2014-07-02 Thread Mike Bayer

On 7/2/14, 11:38 AM, Phillip Aquilina wrote:
 This worked as described. Thanks again. I have a followup question.
  It doesn't seem like there's an analog to
 table.create(checkfirst=True) for an Index.  I found this issue
 https://bitbucket.org/zzzeek/sqlalchemy/issue/527/indexcreate-should-take-checkfirst
 that seems to mention having this functionality but it doesn't look
 like it's been implemented? Is there a normal workaround for this?

typically Index is bundled with its parent Table, and the conditional
aspect of it comes from the Table being created conditionally.   
Otherwise, if the Index is added after the fact, typically people are
using migration tools to get that so that's where the conditional aspect
comes in.   So the case where Index.create() really needs conditional
behavior is slim.You can for now use inspector:

from sqlalchemy import inspect
insp = inspect(engine)
for idx in insp.get_indexes('tablename'):
if idx['name'] == 'myname':
   break
else:
Index('myname', x, y, z).create(engine)





 On Tuesday, July 1, 2014 10:03:40 AM UTC-7, Phillip Aquilina wrote:

 Ah! I'll give that a try.
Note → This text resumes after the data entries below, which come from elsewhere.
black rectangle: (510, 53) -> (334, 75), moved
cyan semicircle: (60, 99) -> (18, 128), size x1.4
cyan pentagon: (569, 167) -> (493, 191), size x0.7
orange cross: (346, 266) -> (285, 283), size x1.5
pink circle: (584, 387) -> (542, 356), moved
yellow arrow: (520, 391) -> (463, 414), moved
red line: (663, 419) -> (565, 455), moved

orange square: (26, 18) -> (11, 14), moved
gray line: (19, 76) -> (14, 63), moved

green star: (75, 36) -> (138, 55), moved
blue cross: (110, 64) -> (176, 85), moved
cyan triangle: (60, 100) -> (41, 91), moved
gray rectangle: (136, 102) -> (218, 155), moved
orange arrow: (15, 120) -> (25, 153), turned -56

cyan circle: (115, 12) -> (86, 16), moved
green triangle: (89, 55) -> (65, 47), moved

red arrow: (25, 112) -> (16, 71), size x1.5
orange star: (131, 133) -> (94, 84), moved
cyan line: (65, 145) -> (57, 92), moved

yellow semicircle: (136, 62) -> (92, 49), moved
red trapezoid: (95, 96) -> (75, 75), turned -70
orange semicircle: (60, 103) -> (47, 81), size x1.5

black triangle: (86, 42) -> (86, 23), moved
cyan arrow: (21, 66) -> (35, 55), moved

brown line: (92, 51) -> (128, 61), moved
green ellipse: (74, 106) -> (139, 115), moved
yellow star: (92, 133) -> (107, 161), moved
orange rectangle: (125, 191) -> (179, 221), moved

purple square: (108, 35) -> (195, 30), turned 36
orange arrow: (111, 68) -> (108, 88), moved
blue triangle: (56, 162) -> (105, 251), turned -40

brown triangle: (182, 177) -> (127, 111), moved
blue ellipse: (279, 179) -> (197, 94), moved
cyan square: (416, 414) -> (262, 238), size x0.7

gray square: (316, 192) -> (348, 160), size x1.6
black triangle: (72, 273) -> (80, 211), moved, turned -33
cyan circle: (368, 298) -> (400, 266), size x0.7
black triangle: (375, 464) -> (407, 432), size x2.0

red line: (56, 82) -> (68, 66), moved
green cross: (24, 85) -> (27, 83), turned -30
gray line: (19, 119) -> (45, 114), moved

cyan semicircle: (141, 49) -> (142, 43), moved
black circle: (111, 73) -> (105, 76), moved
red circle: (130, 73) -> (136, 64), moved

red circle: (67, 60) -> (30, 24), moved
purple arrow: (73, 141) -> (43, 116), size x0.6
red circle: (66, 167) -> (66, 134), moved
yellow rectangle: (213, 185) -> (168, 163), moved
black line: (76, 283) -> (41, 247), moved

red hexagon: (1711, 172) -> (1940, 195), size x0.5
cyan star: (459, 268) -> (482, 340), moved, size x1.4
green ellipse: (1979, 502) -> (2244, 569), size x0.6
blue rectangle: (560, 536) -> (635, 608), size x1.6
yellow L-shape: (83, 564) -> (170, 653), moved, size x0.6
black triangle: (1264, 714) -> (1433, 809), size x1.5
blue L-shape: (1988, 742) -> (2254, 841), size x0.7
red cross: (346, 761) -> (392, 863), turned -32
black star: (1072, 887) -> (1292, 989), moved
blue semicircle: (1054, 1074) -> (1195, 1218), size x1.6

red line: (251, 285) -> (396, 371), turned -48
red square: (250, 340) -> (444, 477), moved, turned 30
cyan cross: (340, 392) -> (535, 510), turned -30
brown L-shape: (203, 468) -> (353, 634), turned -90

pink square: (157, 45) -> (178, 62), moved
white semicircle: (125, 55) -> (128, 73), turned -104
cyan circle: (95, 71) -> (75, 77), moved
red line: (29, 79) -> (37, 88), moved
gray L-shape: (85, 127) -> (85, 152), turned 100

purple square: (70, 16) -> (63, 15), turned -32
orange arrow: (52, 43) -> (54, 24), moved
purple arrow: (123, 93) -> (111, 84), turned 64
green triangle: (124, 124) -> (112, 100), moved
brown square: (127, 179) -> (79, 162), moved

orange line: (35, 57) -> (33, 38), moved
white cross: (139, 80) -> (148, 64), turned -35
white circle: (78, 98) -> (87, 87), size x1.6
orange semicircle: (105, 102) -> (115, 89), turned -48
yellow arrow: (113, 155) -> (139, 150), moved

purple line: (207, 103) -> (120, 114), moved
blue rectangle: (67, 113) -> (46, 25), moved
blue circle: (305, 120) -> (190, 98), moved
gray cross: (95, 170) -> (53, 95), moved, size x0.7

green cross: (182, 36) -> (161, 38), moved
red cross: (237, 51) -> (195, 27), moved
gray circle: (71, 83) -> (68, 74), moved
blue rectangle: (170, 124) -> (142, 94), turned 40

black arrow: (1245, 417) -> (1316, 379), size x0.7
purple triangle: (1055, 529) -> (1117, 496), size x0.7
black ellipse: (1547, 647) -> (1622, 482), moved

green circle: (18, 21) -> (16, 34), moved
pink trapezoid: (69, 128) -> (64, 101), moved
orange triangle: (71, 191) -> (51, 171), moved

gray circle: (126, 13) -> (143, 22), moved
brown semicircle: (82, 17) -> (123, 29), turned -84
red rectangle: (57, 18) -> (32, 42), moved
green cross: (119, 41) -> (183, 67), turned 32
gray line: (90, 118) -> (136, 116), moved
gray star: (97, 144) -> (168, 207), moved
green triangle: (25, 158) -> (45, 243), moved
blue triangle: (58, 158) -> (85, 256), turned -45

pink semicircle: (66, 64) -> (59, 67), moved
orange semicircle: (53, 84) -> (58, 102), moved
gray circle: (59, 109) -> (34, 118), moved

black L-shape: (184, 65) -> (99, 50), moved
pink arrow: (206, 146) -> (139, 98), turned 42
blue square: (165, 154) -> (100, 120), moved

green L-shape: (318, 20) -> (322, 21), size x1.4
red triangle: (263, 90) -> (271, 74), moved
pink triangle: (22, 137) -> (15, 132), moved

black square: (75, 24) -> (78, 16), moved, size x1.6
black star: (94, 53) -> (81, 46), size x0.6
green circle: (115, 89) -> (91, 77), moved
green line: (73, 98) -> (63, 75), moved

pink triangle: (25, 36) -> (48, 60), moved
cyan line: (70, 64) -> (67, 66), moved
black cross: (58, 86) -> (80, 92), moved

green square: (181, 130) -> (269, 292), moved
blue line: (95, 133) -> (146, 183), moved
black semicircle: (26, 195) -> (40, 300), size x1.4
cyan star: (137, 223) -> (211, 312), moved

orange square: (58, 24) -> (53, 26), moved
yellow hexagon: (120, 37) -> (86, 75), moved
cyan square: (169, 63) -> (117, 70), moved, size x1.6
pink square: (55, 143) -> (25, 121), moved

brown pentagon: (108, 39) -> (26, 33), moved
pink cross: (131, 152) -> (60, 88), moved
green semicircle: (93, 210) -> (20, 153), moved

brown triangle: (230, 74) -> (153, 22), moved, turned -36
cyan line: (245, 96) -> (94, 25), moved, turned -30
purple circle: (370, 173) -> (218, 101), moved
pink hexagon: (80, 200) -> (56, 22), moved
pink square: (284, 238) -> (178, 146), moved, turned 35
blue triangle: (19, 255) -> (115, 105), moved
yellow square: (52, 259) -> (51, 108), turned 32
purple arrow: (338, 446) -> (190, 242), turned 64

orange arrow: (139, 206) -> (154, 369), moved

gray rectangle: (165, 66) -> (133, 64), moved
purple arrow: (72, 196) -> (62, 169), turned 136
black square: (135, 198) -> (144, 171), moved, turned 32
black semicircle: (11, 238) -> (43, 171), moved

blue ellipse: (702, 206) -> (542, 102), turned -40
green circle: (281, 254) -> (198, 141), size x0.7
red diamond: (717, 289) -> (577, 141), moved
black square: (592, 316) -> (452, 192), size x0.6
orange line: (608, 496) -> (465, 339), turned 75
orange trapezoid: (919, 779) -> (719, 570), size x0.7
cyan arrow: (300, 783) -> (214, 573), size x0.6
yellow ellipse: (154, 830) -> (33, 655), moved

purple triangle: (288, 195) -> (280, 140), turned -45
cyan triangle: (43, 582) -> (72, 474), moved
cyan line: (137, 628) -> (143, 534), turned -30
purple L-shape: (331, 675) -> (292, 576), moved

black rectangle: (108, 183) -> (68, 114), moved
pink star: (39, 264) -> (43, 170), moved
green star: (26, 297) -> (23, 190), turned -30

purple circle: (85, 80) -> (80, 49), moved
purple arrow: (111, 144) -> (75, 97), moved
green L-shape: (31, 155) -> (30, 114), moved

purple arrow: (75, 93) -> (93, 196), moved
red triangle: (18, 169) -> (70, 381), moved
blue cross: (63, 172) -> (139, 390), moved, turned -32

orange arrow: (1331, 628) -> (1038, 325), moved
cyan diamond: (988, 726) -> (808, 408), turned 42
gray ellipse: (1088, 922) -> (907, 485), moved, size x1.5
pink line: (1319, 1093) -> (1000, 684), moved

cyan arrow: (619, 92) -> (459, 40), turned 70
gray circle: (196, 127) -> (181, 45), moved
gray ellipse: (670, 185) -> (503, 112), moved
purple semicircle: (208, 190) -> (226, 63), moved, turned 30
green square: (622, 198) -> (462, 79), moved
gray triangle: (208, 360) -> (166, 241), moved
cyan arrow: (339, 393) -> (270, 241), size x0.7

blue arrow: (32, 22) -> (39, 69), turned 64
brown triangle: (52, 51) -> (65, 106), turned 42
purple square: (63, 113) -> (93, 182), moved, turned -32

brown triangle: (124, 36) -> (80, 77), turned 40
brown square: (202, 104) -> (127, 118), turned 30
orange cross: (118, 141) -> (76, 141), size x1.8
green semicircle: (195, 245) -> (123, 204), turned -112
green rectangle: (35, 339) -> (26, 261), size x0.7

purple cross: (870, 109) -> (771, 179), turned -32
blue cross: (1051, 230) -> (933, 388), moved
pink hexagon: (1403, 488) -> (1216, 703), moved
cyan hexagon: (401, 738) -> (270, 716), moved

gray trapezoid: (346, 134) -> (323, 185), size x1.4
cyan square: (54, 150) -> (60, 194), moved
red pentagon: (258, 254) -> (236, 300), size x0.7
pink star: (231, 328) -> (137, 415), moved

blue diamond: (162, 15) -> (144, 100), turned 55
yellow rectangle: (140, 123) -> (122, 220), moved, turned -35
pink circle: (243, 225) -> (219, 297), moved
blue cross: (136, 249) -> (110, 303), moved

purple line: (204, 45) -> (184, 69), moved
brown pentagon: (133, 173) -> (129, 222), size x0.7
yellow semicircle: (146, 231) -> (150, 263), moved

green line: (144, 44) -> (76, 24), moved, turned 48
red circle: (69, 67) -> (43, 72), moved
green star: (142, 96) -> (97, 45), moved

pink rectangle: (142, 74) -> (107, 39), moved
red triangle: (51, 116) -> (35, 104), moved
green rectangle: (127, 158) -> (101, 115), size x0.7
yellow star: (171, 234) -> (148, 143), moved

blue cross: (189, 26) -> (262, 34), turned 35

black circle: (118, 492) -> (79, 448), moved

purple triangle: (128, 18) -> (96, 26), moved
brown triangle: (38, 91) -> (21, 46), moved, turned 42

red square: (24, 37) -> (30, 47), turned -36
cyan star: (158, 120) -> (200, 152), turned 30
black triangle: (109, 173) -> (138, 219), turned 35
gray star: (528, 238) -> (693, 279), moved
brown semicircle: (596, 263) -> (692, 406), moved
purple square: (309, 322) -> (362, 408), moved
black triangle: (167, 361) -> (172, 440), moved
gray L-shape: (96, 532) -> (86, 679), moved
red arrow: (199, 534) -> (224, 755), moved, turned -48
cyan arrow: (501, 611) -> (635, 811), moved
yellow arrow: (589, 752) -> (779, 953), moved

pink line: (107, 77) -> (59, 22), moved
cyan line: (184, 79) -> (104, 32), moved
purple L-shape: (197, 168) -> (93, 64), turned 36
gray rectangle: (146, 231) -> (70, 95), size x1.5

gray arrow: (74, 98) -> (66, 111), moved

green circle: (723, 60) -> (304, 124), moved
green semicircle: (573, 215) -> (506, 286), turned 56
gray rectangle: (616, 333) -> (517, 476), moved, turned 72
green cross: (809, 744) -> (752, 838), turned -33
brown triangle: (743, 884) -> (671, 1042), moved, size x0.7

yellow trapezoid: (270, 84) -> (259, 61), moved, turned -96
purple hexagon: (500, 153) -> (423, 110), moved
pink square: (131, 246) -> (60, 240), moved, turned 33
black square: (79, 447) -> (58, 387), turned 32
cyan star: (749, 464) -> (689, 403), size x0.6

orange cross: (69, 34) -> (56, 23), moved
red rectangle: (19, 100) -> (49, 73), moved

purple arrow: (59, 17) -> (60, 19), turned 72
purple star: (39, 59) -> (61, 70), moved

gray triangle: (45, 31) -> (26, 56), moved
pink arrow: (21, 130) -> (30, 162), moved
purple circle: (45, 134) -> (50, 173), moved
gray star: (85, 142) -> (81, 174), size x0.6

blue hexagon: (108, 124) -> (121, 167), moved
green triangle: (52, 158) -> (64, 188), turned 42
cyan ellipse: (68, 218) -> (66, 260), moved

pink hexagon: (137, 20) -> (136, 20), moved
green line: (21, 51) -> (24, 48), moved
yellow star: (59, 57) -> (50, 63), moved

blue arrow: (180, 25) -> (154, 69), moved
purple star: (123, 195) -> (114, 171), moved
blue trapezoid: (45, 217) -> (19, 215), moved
Thanks Mike.

 On Monday, June 30, 2014 10:23:13 PM UTC-7, Michael Bayer wrote:

 per the SO answer, you're looking for CREATE INDEX ON
 publishers((info-'name'));.  Either you can emit this
 directly as a string, or use Index, just as it states:

 from sqlalchemy import create_engine, Integer, Index, Table,
 Column, MetaData
 from sqlalchemy.dialects.postgresql import JSON

 e = create_engine(postgresql://scott:tiger@localhost/test,
 echo=True)

 m = MetaData()
 publishers = Table('publishers', m, Column('id', Integer),
 Column('info', JSON))
 Index(foo, publishers.c.info
 http://publishers.c.info['name'].astext)

 m.create_all(e)

 output:

 CREATE TABLE publishers (
 id INTEGER,
 info JSON
 )


 CREATE INDEX foo ON publishers ((info - 'name'))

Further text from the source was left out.